**Task to carry out:** Set down exactly the lines that run from the line with "Ремонт сколов спойлера" to the end of the data, and nothing else.

**Page images and extracted text:**
════════════════════

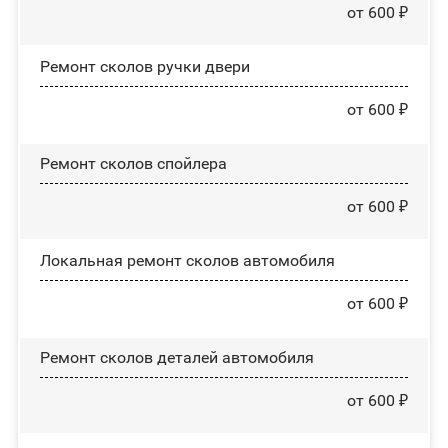
от 600 ₽
Ремонт сколов ручки двери
от 600 ₽
Ремонт сколов спойлера
от 600 ₽
Локальная ремонт сколов автомобиля
от 600 ₽
Ремонт сколов деталей автомобиля
от 600 ₽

════════════════════

**Task answer:**
Ремонт сколов спойлера
от 600 ₽
Локальная ремонт сколов автомобиля
от 600 ₽
Ремонт сколов деталей автомобиля
от 600 ₽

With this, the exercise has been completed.